Metadata-Version: 2.1
Name: movement_primitives
Version: 0.3.1
Summary: Movement primitives
Home-page: https://github.com/dfki-ric/movement_primitives
Author: Alexander Fabisch
Author-email: alexander.fabisch@dfki.de
License: BSD-3-clause
Description: ![CI](https://github.com/dfki-ric/movement_primitives/actions/workflows/python-package.yml/badge.svg)
        [![codecov](https://codecov.io/gh/dfki-ric/movement_primitives/branch/main/graph/badge.svg?token=EFHUC81DBL)](https://codecov.io/gh/dfki-ric/movement_primitives)
        
        # Movement Primitives
        
        Movement primitives are a common group of policy representations in robotics.
        There are many types and variations. This repository focuses mainly on
        imitation learning, generalization, and adaptation of movement primitives.

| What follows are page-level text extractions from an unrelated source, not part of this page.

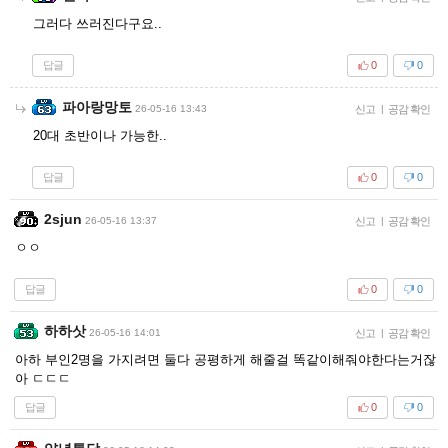
그러다 쓰러진다구요..
답글
0
0
파아랑망토
26-05-16 13:43
신고
|
공감 확인
20대 초반이나 가능한..
답글
0
0
2sjun
26-05-16 13:37
신고
|
공감 확인
ㅇㅇ
답글
0
0
하하삿
26-05-16 14:01
신고
|
공감 확인
아하 부인2명을 가지려면 둘다 공평하게 해줄걸 똑같이해줘야한다는거잖
아 ㄷㄷㄷ
답글
0
0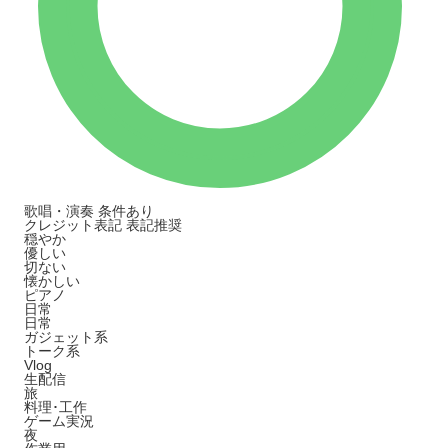
歌唱・演奏
条件あり
クレジット表記
表記推奨
穏やか
優しい
切ない
懐かしい
ピアノ
日常
日常
ガジェット系
トーク系
Vlog
生配信
旅
料理･工作
ゲーム実況
夜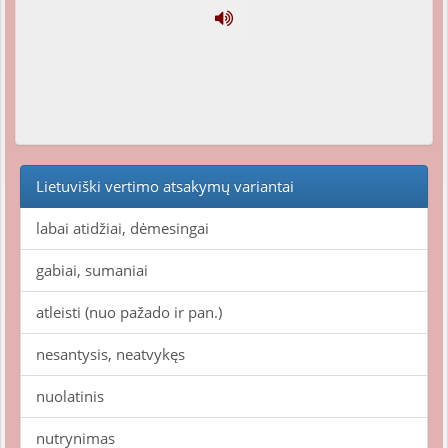
Lietuviški vertimo atsakymų variantai
labai atidžiai, dėmesingai
gabiai, sumaniai
atleisti (nuo pažado ir pan.)
nesantysis, neatvykęs
nuolatinis
nutrynimas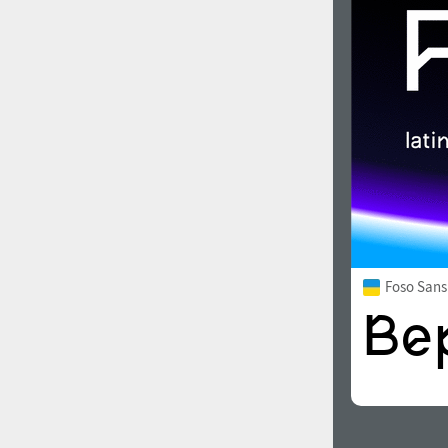
1960
1970
1980
1990
Foso Sans
2000
2010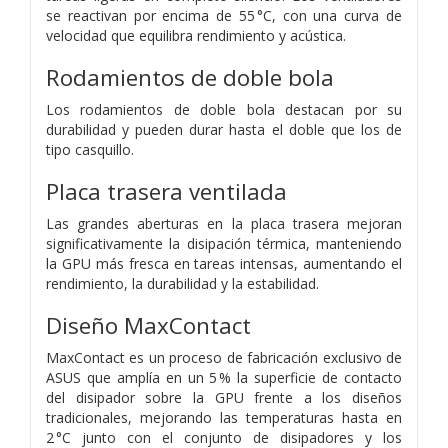
se reactivan por encima de 55 °C, con una curva de
velocidad que equilibra rendimiento y acústica.
Rodamientos de doble bola
Los rodamientos de doble bola destacan por su
durabilidad y pueden durar hasta el doble que los de
tipo casquillo.
Placa trasera ventilada
Las grandes aberturas en la placa trasera mejoran
significativamente la disipación térmica, manteniendo
la GPU más fresca en tareas intensas, aumentando el
rendimiento, la durabilidad y la estabilidad.
Diseño MaxContact
MaxContact es un proceso de fabricación exclusivo de
ASUS que amplía en un 5 % la superficie de contacto
del disipador sobre la GPU frente a los diseños
tradicionales, mejorando las temperaturas hasta en
2 °C junto con el conjunto de disipadores y los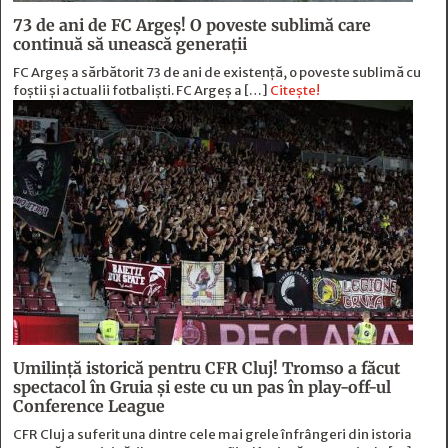
73 de ani de FC Argeş! O poveste sublimă care
continuă să unească generaţii
FC Argeș a sărbătorit 73 de ani de existență, o poveste sublimă cu
foștii și actualii fotbaliști. FC Argeș a […]
Citește!
Umilință istorică pentru CFR Cluj! Tromso a făcut
spectacol în Gruia și este cu un pas în play-off-ul
Conference League
CFR Cluj a suferit una dintre cele mai grele înfrângeri din istoria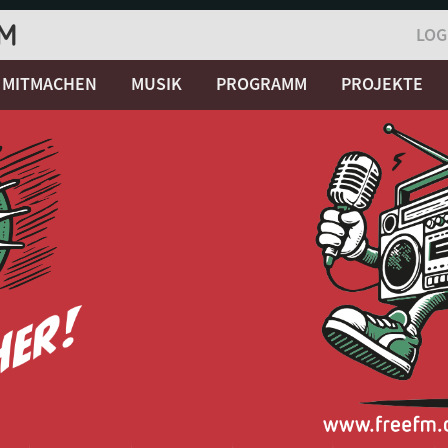
LOG
MITMACHEN
MUSIK
PROGRAMM
PROJEKTE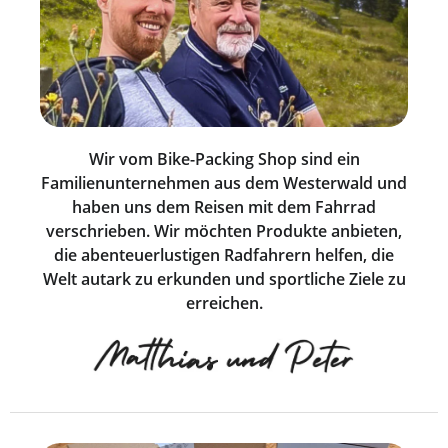
Wir vom Bike-Packing Shop sind ein
Familienunternehmen aus dem Westerwald und
haben uns dem Reisen mit dem Fahrrad
verschrieben. Wir möchten Produkte anbieten,
die abenteuerlustigen Radfahrern helfen, die
Welt autark zu erkunden und sportliche Ziele zu
erreichen.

        It provides implementations in Python and Cython.
        
        ## Features
        
        * Dynamical Movement Primitives (DMPs) for
            * positions (with fast Runge-Kutta integration)
            * Cartesian position and orientation (with fast Cython implementation)
            * Dual Cartesian position and orientation (with fast Cython implementation)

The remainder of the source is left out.